Mas todos se devem lembrar que horripilar, que vem do Latim horror mais pillum, “pelo, cabelo”, significa “ficar de cabelo em pé”, mesmo que a causa não seja o medo.

O Inglês usou por algum tempo a palavra horrid significando “cabeludo, hirsuto, arrepiado”, mas já a abandonou.

Aplicando esta palavra existe uma frase muito sonora: Horresco referens, “Arrepio-me só de contar”. Faz parte do Livro II da Eneida, onde Enéas descreve
as serpentes que saíram do mar para matar Laocoonte, o adivinho que se opunha à entrada do Cavalo de Tróia na cidade.
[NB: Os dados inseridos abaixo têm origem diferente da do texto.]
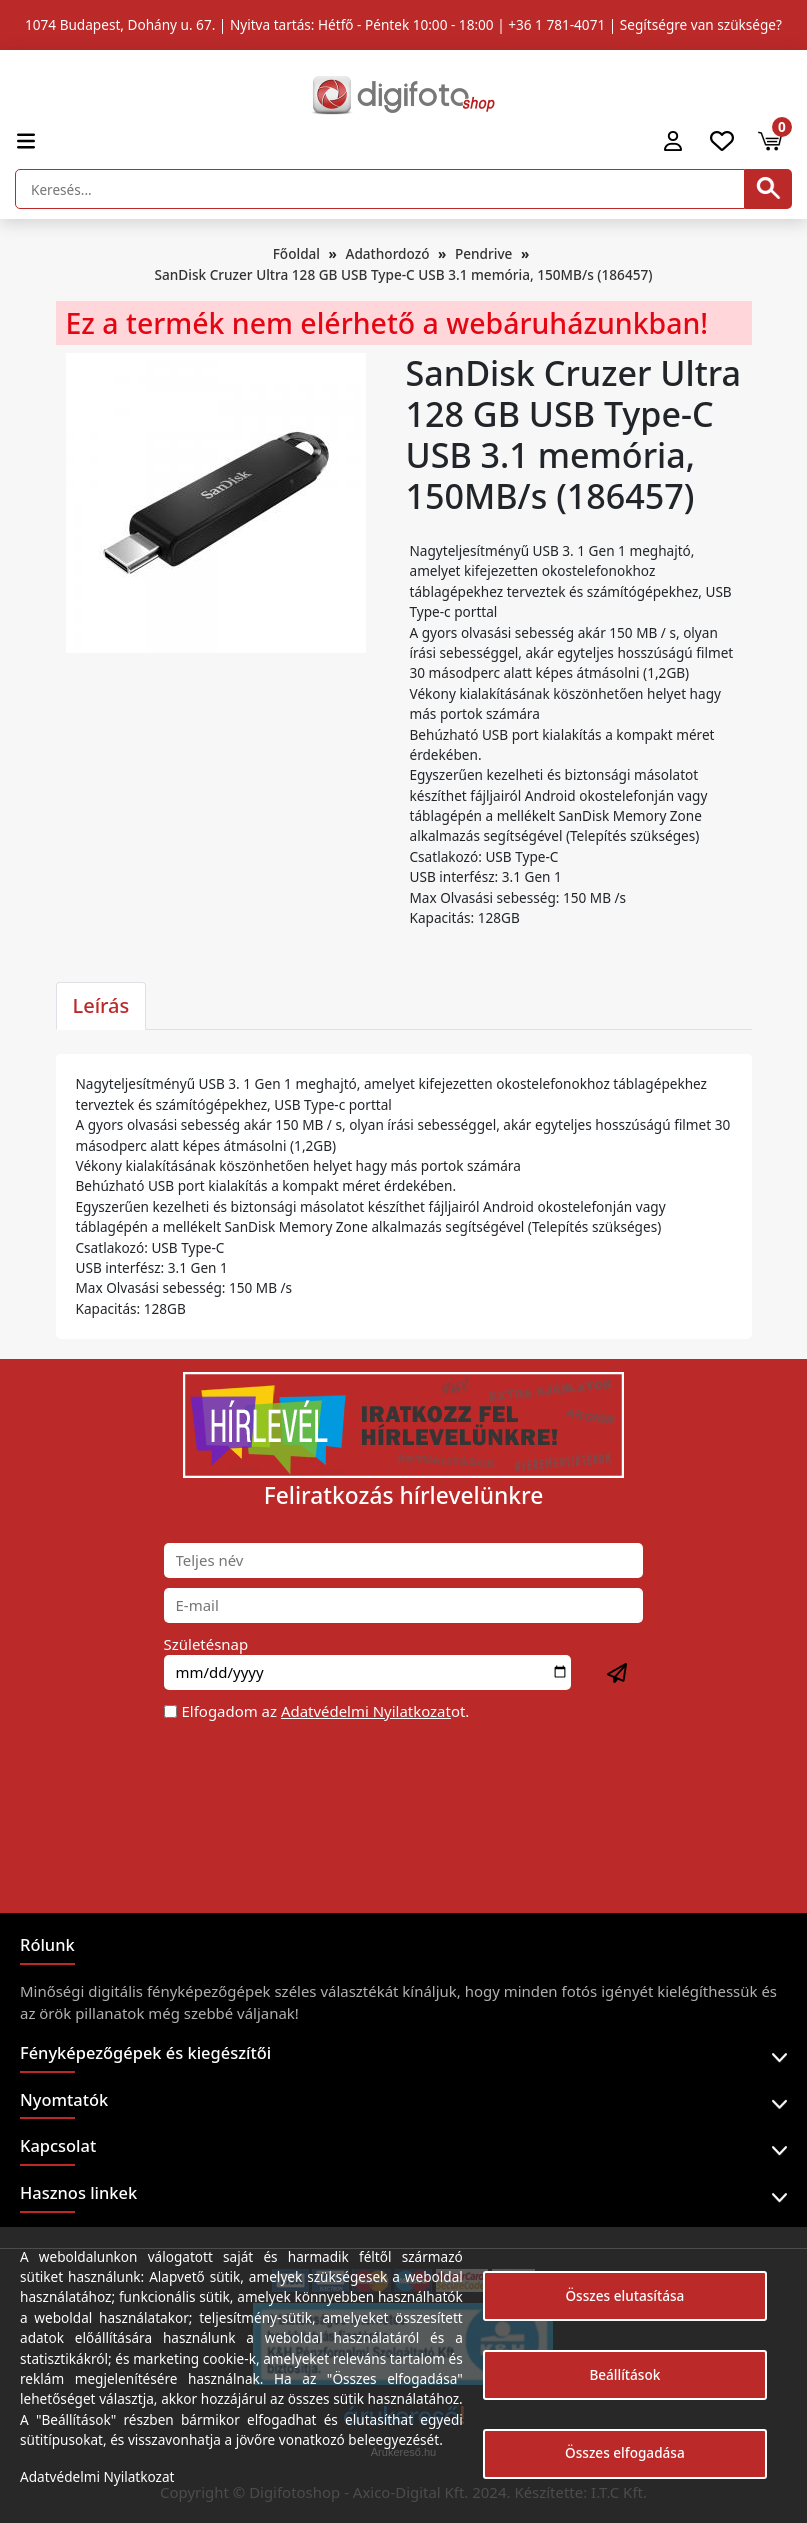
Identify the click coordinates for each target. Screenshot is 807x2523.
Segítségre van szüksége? (701, 24)
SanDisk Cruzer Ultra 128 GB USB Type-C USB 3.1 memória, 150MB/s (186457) (404, 274)
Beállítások (624, 2374)
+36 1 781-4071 (556, 24)
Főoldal (296, 253)
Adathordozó (387, 253)
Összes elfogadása (625, 2452)
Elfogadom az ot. (326, 1711)
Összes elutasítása (624, 2295)
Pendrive (483, 253)
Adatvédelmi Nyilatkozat (366, 1711)
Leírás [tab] (101, 1005)
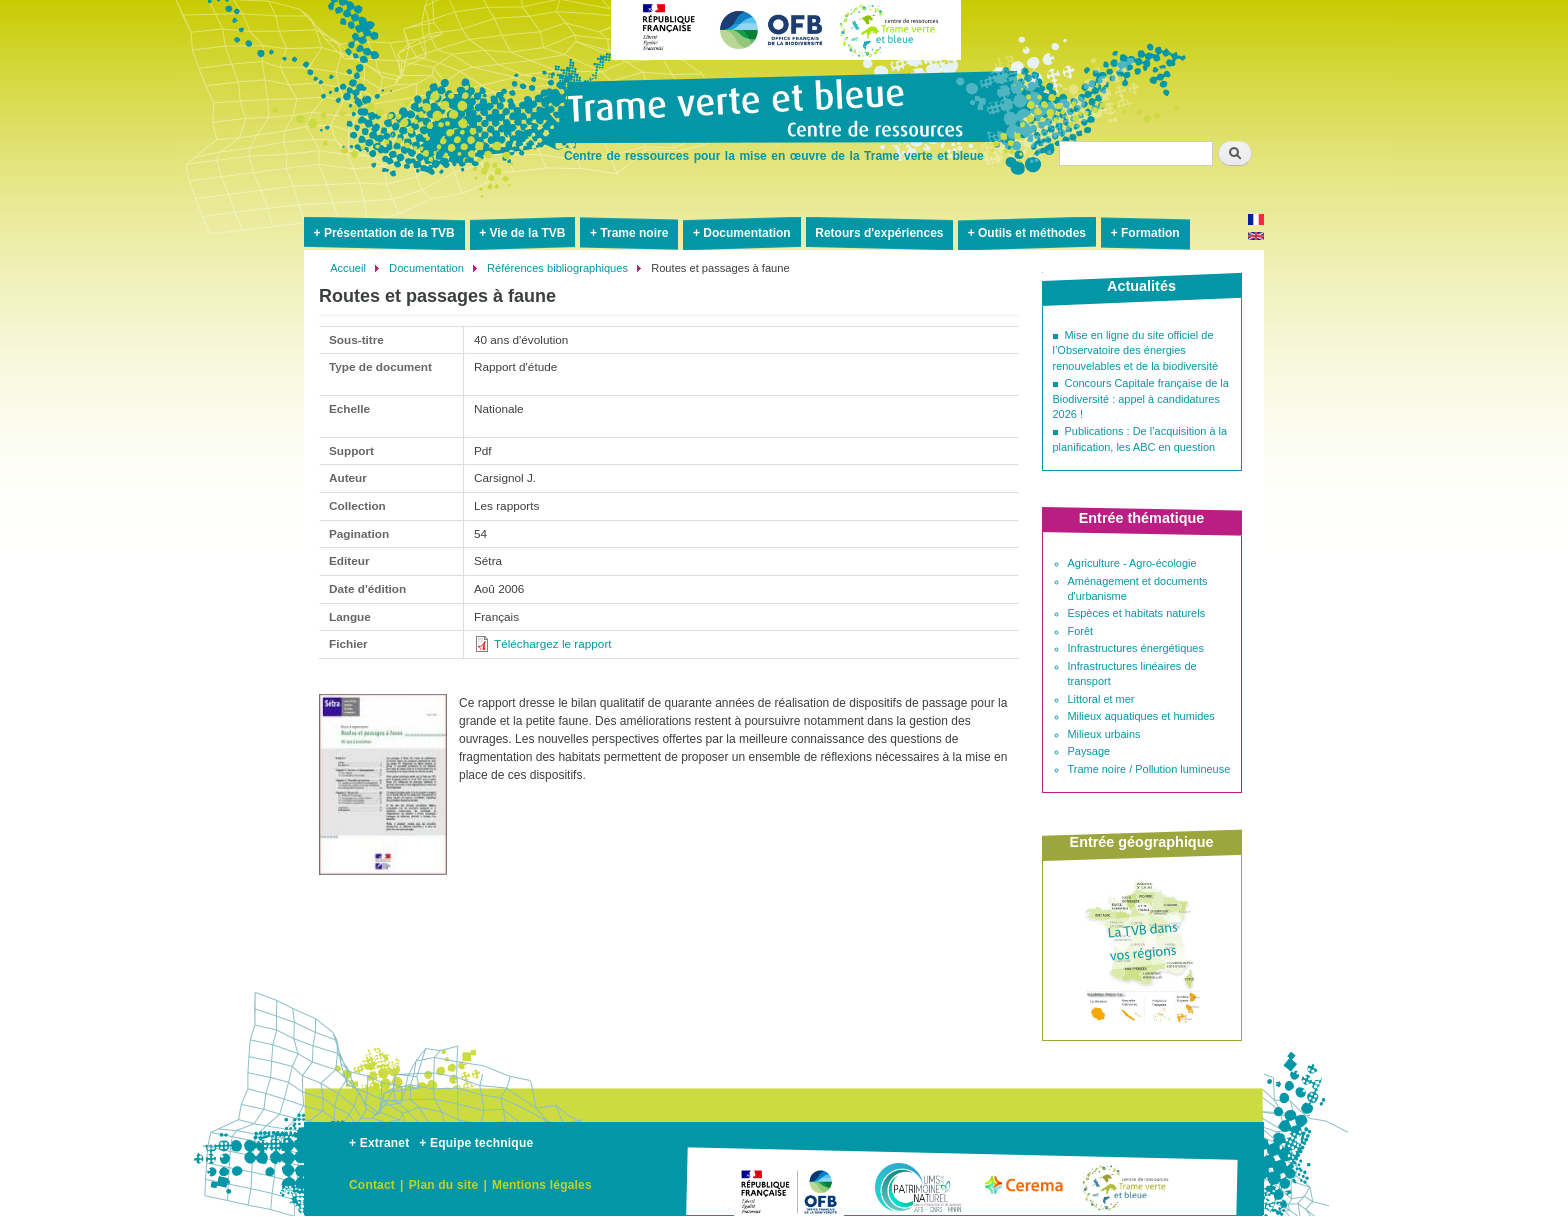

É uma frase de muito efeito em meios cultos ao se descrever alguma coisa desagradável.

CRIATURA –

Do Latim creare, “produzir, criar”. E esta deve ter vindo de crescere, “crescer”.

Do particípio passado desse verbo, creatus, foram feitas as palavras criador, criatura, criado (esta última no sentido de “serviçal”).

Em Espanhol, criado tinha o sentido de “afilhado”. Seu diminutivo, criollo, começou a ser usado nas Índias Ocidentais para os filhos dos senhores brancos com negras ou nativas. Logo, a palavra crioulo designa um mestiço, e não uma pessoa de raça negra, como muitos pensam.

Já que falamos em crescere, é bom lembrar que crescente vem daí, como qualquer um vê. O que talvez nem todos saibam é que o croissant, o pãozinho tão apreciado, tem a mesma origem. Esta palavra é francesa e faz alusão, diz a História, à criação deste pão na forma do crescente, símbolo muçulmano, para comemorar a derrota dos turcos que cercavam Budapest em 1686.

acréscimo e incremento são outros derivados.

X-8 guardou o papel numa gaveta, de onde só seria tirado dali a mais ou menos um mês, para ser entregue às clientes.

Semanas depois, após as palavras saírem, assanhadas, com o papel na mão, X-8 ficou olhando para a rua mal iluminada, pensando que valia a pena passar por todo aquele trabalhão para ver uma palavra se sentir feliz.

Puxou o maço de notas do bolso e o conferiu mais uma vez. O que seria do mundo das palavras sem ele?